2. X vs. autosome dN distributions in Mus and Phodopus

  • Estimates are averaged across all branches in clade.
chrome_cols = c("#006ddb", "#006ddb", "#db6d00", "#db6d00")
chrome_labs = c("Mus Auto", "Mus X", "Phodopus Auto", "Phodopus X")

x_comps = list(c("Phodopus Auto", "Phodopus X"), c("Mus Auto", "Mus X"))

chrome_dn_p = ggplot(chrome_data, aes(label, dn, fill=label)) +
  geom_quasirandom(size=0.5, alpha=0.3, width=0.25, color="#d3d3d3") +
  geom_boxplot(outlier.shape=NA, alpha=0.7, width=0.5) +
  geom_signif(comparisons=x_comps, map_signif_level=TRUE, textsize=4, size=1, step_increase=0.12, margin_top=0.1) +
  xlab("Chromosomes") +
  ylab("dN") +
  scale_fill_manual(limits=chrome_labs, values=chrome_cols) +
  bartheme() +
  theme(legend.position="none")

print(chrome_dn_p)

3. X vs. autosome dN/dS distributions in Mus and Phodopus

  • Single estimate for whole clade.
chrome_cols = c("#006ddb", "#006ddb", "#db6d00", "#db6d00")
chrome_labs = c("Mus Auto", "Mus X", "Phodopus Auto", "Phodopus X")
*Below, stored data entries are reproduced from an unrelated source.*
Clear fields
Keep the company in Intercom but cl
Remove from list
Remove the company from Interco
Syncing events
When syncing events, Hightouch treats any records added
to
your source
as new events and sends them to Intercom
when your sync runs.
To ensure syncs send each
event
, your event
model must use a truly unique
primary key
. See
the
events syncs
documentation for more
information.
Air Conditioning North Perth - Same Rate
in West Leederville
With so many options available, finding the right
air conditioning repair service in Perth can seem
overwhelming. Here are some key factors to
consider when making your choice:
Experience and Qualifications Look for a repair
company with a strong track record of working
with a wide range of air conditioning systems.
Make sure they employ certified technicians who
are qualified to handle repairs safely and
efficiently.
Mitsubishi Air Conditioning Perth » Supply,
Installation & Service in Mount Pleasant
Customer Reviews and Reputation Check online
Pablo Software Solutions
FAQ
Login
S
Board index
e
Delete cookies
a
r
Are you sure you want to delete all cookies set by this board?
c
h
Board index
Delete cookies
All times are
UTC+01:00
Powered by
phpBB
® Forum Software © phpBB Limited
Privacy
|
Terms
x_comps = list(c("Phodopus Auto", "Phodopus X"), c("Mus Auto", "Mus X"))

chrome_dnds_p = ggplot(chrome_data, aes(label, dn.ds, fill=label)) +
  geom_quasirandom(size=0.5, alpha=0.3, width=0.25, color="#d3d3d3") +
  geom_boxplot(outlier.shape=NA, alpha=0.7, width=0.5) +
  geom_signif(comparisons=x_comps, map_signif_level=TRUE, textsize=4, size=1, step_increase=0.12, margin_top=0.1) +
  xlab("Chromosomes") +
  ylab("dN/dS") +
  scale_fill_manual(limits=chrome_labs, values=chrome_cols) +
  bartheme() +
  theme(legend.position="none")

print(chrome_dnds_p)

4. X vs. autosome dS distributions in Mus and Phodopus, partitioning Phodopus X between recombining and non-recombining regions

  • Estimates are averaged across all branches in clade.
pho_xr = subset(pho_x, start < 35225145)
pho_xr$label = "Phodopus X recombining"
pho_xnr = subset(pho_x, start >= 35225145)
pho_xnr$label = "Phodopus X non-recombining"
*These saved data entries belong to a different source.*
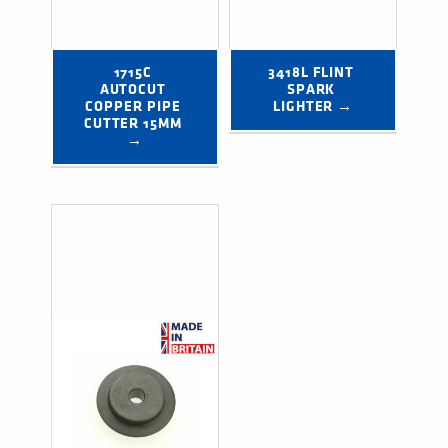
1715C 
3418L FLINT 
AUTOCUT 
SPARK 
COPPER PIPE 
LIGHTER →
CUTTER 15MM 
→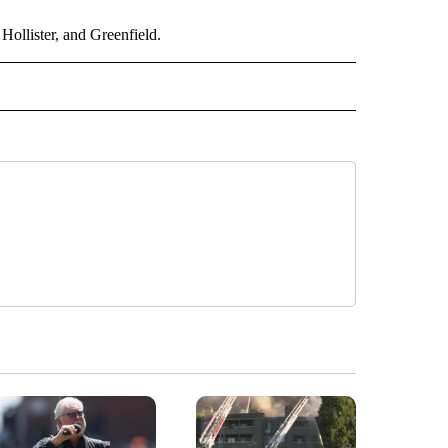
Hollister, and Greenfield.
 NOTIFICATIONS ABOUT NEW PAGES ON "NEWS".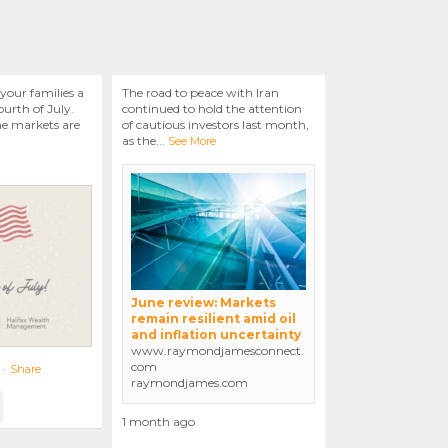
your families a
The road to peace with Iran
urth of July.
continued to hold the attention
he markets are
of cautious investors last month,
as the
...
See More
June review: Markets
remain resilient amid oil
and inflation uncertainty
www.raymondjamesconnect.
com
·
Share
raymondjames.com
1 month ago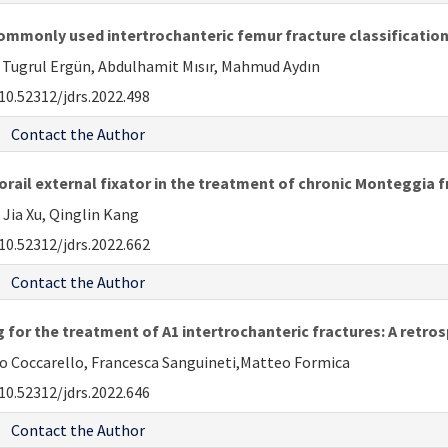
e commonly used intertrochanteric femur fracture classificati
 Tugrul Ergün, Abdulhamit Mısır, Mahmud Aydın
10.52312/jdrs.2022.498
Contact the Author
il external fixator in the treatment of chronic Monteggia f
 Jia Xu, Qinglin Kang
10.52312/jdrs.2022.662
Contact the Author
 for the treatment of A1 intertrochanteric fractures: A retro
o Coccarello, Francesca Sanguineti,Matteo Formica
10.52312/jdrs.2022.646
Contact the Author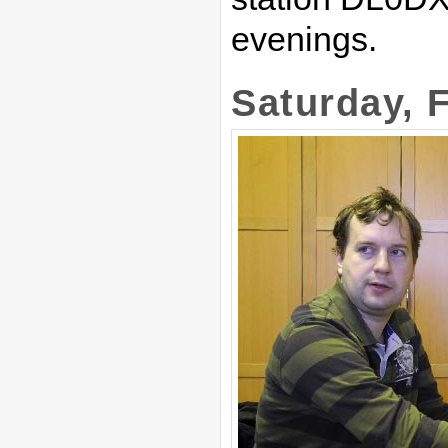
evenings.
Saturday, 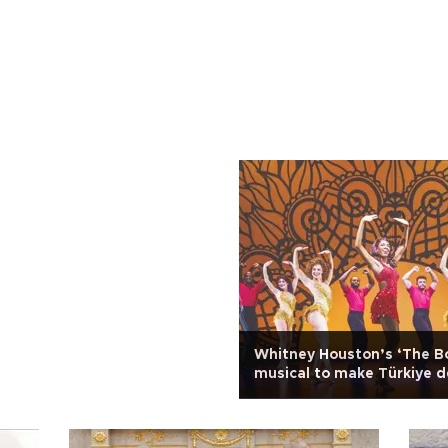
Whitney Houston’s ‘The B
musical to make Türkiye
chrome_data = rbind(mus_a, mus_x, pho_a, pho_xr, pho_xnr)

chrome_cols = c("#006ddb", "#006ddb", "#db6d00", "#db6d00", "#db6d00")
chrome_labs = c("Mus Auto", "Mus X", "Phodopus Auto", "Phodopus X recombining", "Phodopus X non-recombining")

x_comps = list(c("Phodopus X recombining", "Phodopus X non-recombining"), c("Phodopus Auto", "Phodopus X recombining"), c("Phodopus Auto", "Phodopus X non-recombining"))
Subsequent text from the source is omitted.